> Description of the task
Wherever "Комплектные" occurs in the entries, copy the line that holds it.

------------------------------------------------------------

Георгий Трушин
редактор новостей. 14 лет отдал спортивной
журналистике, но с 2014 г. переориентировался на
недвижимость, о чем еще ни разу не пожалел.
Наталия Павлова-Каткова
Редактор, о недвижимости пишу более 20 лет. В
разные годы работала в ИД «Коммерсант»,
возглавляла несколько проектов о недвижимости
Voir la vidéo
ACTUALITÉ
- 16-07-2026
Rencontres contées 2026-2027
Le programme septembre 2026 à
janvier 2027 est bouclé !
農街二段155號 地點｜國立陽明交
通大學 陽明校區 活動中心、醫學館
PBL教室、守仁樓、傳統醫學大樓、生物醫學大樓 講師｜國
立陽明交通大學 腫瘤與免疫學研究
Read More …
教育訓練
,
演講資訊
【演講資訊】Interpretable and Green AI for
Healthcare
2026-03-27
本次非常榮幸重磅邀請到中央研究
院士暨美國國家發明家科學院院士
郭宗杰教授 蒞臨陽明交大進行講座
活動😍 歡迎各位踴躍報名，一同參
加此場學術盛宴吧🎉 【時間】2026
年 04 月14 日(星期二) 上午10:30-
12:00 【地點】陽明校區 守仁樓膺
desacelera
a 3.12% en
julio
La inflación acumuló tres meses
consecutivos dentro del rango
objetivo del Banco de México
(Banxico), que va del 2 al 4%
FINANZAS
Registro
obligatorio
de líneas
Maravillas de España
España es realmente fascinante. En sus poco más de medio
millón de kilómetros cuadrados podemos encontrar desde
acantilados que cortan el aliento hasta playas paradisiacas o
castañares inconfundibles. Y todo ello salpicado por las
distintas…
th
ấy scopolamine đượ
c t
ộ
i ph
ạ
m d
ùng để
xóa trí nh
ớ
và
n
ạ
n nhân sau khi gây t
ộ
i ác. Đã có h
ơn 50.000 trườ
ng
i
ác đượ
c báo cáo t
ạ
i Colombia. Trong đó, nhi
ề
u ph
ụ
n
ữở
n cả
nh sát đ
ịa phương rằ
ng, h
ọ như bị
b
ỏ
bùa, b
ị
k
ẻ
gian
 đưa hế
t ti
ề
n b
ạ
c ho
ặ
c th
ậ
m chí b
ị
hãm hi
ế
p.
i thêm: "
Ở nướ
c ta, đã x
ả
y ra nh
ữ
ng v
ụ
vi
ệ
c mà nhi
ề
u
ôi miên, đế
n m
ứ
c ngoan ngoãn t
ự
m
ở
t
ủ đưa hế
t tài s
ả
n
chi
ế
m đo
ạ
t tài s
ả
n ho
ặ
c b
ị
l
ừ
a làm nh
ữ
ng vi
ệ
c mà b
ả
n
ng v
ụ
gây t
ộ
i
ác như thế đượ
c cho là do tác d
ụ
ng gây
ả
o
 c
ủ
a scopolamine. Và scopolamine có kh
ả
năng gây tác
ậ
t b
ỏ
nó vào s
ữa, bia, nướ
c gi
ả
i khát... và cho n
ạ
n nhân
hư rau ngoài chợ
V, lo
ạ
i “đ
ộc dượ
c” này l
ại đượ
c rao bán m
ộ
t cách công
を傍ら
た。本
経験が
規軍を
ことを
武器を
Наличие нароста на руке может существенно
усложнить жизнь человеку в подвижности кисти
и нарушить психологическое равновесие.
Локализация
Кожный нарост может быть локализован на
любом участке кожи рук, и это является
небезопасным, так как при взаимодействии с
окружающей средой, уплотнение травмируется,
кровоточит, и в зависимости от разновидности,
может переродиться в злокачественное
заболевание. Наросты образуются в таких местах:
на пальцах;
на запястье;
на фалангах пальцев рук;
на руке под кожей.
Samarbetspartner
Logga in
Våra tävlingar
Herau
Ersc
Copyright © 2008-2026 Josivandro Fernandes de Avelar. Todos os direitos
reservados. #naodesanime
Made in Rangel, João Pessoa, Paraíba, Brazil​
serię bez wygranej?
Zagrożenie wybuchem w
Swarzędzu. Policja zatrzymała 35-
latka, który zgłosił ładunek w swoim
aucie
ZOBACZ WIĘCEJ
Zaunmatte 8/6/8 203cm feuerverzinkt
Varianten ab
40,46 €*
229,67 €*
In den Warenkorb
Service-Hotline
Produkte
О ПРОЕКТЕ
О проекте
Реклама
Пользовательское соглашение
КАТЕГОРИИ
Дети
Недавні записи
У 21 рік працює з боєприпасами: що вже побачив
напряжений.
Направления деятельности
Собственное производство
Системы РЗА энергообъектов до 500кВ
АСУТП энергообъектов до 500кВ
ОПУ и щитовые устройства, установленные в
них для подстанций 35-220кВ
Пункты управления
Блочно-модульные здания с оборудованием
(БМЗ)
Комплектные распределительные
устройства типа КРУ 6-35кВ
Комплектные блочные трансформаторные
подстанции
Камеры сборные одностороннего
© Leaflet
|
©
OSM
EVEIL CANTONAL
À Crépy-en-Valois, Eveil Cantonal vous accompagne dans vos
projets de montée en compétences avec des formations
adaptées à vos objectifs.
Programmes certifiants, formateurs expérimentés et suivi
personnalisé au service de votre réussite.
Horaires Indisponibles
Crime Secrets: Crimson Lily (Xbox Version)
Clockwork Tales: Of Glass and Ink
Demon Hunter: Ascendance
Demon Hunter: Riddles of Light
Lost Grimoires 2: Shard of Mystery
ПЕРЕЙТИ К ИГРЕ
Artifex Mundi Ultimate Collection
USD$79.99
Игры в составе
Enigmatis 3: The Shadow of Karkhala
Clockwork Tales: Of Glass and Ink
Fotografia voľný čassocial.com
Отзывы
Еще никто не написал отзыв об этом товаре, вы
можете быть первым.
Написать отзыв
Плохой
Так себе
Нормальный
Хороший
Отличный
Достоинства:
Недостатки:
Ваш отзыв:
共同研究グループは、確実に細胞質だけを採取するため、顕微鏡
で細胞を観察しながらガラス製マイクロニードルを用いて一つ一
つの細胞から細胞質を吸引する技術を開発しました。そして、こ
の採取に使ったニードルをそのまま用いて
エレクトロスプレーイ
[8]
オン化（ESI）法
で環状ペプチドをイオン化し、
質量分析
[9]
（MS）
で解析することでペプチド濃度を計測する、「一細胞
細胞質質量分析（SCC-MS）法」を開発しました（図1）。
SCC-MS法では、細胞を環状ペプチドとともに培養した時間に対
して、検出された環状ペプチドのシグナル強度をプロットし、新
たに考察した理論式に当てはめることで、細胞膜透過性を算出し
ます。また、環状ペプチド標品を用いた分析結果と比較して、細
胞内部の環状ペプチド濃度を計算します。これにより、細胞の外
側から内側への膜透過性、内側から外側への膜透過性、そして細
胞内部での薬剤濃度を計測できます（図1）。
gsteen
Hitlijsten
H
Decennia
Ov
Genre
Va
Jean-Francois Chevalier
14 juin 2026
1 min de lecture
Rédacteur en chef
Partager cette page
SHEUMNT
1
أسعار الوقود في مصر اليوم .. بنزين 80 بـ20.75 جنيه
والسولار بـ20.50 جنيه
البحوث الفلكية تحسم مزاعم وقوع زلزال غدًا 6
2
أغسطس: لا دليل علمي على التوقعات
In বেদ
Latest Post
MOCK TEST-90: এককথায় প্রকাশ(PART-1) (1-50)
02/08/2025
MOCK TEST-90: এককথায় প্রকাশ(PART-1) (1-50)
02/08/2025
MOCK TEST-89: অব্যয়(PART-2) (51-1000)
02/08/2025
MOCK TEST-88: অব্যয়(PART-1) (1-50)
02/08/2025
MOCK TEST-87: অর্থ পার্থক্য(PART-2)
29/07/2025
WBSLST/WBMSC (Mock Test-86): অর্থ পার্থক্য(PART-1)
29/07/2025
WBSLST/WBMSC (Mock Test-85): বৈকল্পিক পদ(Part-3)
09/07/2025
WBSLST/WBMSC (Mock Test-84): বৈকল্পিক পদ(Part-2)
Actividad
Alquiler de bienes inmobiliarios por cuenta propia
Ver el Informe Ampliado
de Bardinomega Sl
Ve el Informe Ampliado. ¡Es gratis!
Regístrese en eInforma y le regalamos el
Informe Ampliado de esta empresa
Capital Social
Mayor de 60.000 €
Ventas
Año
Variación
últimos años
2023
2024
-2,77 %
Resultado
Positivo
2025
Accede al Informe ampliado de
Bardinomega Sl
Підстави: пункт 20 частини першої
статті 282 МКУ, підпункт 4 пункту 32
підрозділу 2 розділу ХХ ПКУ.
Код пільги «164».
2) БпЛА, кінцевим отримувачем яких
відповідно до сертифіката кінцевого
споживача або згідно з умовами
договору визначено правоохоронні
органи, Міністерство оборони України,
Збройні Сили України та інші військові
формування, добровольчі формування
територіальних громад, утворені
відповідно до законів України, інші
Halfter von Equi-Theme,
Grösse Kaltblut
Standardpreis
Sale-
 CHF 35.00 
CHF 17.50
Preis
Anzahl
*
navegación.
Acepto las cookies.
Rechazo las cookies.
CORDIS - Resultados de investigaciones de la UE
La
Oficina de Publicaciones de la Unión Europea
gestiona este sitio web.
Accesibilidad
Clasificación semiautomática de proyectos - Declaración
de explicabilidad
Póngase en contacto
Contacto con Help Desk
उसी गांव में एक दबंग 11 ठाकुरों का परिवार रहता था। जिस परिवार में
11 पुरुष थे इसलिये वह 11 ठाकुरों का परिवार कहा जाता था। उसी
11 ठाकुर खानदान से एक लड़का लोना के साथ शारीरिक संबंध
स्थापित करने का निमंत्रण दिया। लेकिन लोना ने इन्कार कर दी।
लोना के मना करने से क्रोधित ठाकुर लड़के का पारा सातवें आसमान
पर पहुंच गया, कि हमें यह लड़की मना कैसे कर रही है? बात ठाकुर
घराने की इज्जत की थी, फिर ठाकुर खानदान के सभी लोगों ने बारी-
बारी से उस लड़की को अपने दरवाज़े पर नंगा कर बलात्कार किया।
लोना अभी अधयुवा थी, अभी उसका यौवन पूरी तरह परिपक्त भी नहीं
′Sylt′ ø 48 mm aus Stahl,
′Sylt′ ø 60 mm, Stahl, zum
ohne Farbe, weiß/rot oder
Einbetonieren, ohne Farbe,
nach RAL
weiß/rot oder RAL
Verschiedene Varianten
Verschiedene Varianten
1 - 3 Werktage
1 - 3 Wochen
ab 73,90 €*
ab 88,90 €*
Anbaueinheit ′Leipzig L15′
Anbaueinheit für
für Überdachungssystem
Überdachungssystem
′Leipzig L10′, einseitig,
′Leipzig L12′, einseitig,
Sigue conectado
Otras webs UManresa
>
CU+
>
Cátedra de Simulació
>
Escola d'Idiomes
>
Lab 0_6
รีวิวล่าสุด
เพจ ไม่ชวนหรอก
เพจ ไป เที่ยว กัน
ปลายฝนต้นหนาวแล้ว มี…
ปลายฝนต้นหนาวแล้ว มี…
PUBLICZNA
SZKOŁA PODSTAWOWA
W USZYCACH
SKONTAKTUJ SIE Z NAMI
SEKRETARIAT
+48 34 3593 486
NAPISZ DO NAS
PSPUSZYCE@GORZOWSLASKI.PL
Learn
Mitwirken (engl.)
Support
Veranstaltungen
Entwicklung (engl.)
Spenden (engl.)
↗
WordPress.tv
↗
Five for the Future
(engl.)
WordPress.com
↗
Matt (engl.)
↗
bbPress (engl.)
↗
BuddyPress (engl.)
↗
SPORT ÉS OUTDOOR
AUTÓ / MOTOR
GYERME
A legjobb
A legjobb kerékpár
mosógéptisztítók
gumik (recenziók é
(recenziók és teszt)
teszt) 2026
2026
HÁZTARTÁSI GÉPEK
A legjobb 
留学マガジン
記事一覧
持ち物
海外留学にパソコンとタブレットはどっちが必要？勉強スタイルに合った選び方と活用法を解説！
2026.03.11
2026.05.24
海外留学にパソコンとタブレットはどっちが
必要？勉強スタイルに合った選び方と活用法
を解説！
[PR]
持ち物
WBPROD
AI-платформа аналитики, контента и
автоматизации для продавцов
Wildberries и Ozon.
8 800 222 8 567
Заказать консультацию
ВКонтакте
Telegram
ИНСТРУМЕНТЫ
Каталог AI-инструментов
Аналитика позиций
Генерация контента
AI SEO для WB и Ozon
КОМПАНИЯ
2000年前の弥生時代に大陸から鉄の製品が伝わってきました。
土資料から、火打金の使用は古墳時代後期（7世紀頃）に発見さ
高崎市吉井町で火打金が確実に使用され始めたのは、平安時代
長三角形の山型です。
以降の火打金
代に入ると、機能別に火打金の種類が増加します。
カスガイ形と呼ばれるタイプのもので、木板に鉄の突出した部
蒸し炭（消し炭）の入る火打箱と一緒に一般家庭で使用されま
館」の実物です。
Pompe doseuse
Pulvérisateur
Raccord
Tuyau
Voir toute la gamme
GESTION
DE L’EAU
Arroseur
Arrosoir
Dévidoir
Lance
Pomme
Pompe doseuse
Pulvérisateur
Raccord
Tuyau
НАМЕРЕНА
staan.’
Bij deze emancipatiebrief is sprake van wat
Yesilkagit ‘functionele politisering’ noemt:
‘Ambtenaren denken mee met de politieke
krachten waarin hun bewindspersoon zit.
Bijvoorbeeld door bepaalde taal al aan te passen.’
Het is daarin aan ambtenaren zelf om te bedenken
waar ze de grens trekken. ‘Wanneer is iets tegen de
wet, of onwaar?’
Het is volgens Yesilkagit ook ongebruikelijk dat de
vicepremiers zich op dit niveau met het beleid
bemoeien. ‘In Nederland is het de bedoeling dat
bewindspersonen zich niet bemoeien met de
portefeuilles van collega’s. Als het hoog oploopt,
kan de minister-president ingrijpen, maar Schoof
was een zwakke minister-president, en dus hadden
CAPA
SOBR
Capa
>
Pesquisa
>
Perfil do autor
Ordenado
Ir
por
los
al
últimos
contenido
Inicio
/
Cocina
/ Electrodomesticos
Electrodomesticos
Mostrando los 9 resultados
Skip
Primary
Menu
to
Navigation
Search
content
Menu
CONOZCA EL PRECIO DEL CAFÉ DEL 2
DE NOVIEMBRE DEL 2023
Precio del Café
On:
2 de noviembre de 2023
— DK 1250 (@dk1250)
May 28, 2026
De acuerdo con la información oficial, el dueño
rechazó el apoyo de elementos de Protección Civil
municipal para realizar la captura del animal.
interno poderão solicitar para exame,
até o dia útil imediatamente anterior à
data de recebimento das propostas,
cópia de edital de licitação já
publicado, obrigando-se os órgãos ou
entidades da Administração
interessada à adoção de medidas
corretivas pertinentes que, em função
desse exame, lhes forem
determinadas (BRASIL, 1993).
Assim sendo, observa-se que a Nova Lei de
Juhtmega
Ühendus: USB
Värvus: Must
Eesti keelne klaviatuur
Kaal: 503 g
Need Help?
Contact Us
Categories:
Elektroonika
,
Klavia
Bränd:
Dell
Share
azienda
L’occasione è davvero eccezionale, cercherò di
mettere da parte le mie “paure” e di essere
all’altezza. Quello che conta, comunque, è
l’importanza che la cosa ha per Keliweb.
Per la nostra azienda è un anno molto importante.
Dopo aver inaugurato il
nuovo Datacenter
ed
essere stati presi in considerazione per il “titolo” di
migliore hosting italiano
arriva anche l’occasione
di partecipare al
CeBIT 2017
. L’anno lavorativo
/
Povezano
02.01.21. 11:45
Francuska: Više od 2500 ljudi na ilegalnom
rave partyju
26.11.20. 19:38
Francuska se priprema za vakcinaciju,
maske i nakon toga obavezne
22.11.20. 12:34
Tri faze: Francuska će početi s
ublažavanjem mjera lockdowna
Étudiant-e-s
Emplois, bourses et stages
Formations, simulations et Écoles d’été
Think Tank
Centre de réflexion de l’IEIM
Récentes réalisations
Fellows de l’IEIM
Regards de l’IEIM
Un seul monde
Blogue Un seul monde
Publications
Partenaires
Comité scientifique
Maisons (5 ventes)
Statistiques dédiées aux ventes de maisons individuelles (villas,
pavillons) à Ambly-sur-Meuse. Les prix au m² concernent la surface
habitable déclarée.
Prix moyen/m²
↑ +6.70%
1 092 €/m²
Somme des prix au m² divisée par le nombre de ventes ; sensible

------------------------------------------------------------

> Answer box
Комплектные распределительные
Комплектные блочные трансформаторные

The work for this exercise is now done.